Blood of a Poet
Director/Cinematographer/Editor: Jason Cox
Producer: Scott Zuniga
Writer/Vocals/Guitar/Synthesizer: Scott Zuniga
Vocals: Emilie Zuniga
Violin: Maurice Chammah
Bass: Christopher Cox
Drums/Percussion: Wayne Salzmann II
Engineers: Brad Bell, Grant Johnson
Notes and production stills by Jason Cox:
“Blood of a Poet” is a song that takes place in those empty stretches of Americana where a man’s choices used to be dictated by, I dunno, his own gumption, his own satisfaction found in picking a point on the horizon and wondering what lay beyond. But now it’s a country where those choices are driven by desperation, need and winnowing opportunity; the desperation of slim chance that all too often leads to a rock and a very hard place.
Scott is a terrific songwriter, a natural talent, and when he presented me with his darkest and most folk-sounding, Johnny Cash-guitar-driven-like-a-freight-train-song, and asked me to film its story, it created a necessary moment for me. I had just left my own film community behind in a move to Iowa and was in a new state away from my own creative collaborative network, and to be honest, was feeling a little stuck, stranded and isolated without it. Not a good recipe for inspiration. I needed clarity to properly tell this song's visual story, and to find clarity, I needed to surrender to the twitch in my leg and hit the open road, armed with a little nicotine and bourbon if need be.

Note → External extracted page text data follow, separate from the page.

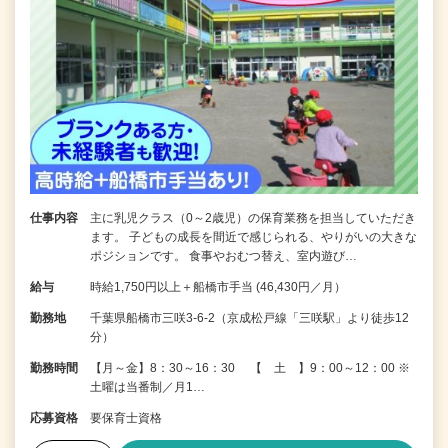
仕事内容
主に乳児クラス（0～2歳児）の保育業務を担当していただき
ます。 子どもの成長を間近で感じられる、やりがいの大きな
ポジションです。 食事やおむつ替え、室内遊び…
給与
時給1,750円以上＋船橋市手当 (46,430円／月）
勤務地
千葉県船橋市三咲3-6-2（京成松戸線「三咲駅」より徒歩12
分）
勤務時間
【月～金】8：30～16：30 【 土 】9：00～12：00 ※
土曜は当番制／月1…
応募資格
要保育士資格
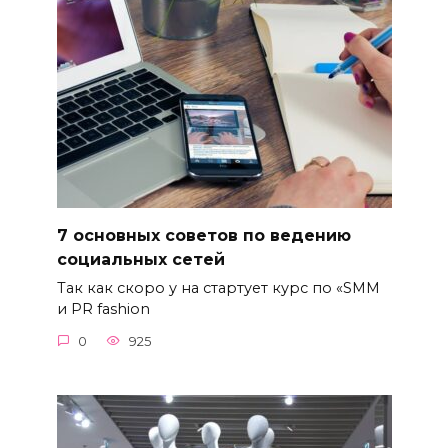
7 основных советов по ведению
социальных сетей
Так как скоро у на стартует курс по «SMM
и PR fashion
0
925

I laid out my plan to Christopher Wayne Grim, ultimately the video's protagonist (or antagonist, depending how you view it), and he agreed to ride co-pilot in a moment's notice. The next day we packed our bags, loaded our gear and were gone. Direction: Austin, TX.
Highway 169 from Story County, Iowa to Oklahoma City was our main road into Austin. It’s an old two-lane highway that cuts through the heartland of an America now lost to memory. It’s the sort of road that your grandparents took from here to there, a place that most of us only see by accident when we miss an exit. Chris and I knew this, so we decided to wander.
There I was spitballing ideas with my friend, drinking, smoking and driving with long stretches of open road known only to me second-hand through the minstrels of middle America; Woody Guthrie, Bruce Springsteen and Bob Dylan. Filled with the type of characters I was only introduced to by Jack Kerouac and John Steinbeck.
These truly American images were too good to miss. The camera soon came out and my story began to reveal itself.
We passed through Winterset, Iowa where John Wayne was born and raised. Then St. Joseph, Missouri and the house where Jesse James was assassinated by Robert Ford, and Kansas City, Missouri, with its BBQ and Jazz.
We came upon a small ghost town outside of Coffeyville, Kansas, where Justin, a venerable old man, spends his days keeping up the fences of the forgotten town for himself and one other resident.
Coffeyville itself is where the Dalton Gang were notoriously gunned down by the townsfolk while trying to rob two banks in a row. This was also the town of a man named Rat who wanted Chris and me to follow him to a farm house outside of town so we could jam with him and his pals; he’d supply the booze and drugs. Tempting just on a purely adventurous notion, but we both kind of worried that Coffeyville might be where our trail went cold and no one hears from us again. We continued on.
We filmed just outside of Oklahoma City where a rusted steel bridge crossed historic Route 66. We made it just in time to see the magic hour light over Lake Overholster cast by a perfect sunset to our backs. We broke into the cemetery that housed the graves of Clyde and Buck Barrow, just outside of Dallas, Texas and visited the Clyde family filling station as well as the more public grave of one Ms. Bonnie Parker.
Then we rolled into Austin, TX where Scott greeted us with tacos and giant donuts. I've learned this is a normal greeting in Austin.
We spent the next couple of days catching up as old friends and storyboarding the sequences that had amalgamated in my head with each stop along the road. Soon we were filming scenes.
In the end it was the journey that helped create the music video for “Blood of a Poet." There was something about all that open country and what laid beyond that influenced the final version of the video, a video about redemption and the price it costs. As we rolled through these wide-open swaths of the American underbelly and saw its man-made landmarks it came clear that life hasn’t changed much since our country's early days. Desperate people did desperate things in small dark places just as they do when lit by big city lights. People try to keep order around them like our fence mending pal in Coffeyville, as well as give way to the kind of self-decay and riot that presented itself with Rat. We shot and we shot, some scenes made it into the video's final cut and some didn’t. We let the journey dictate our story and bring “Blood of a Poet” to life.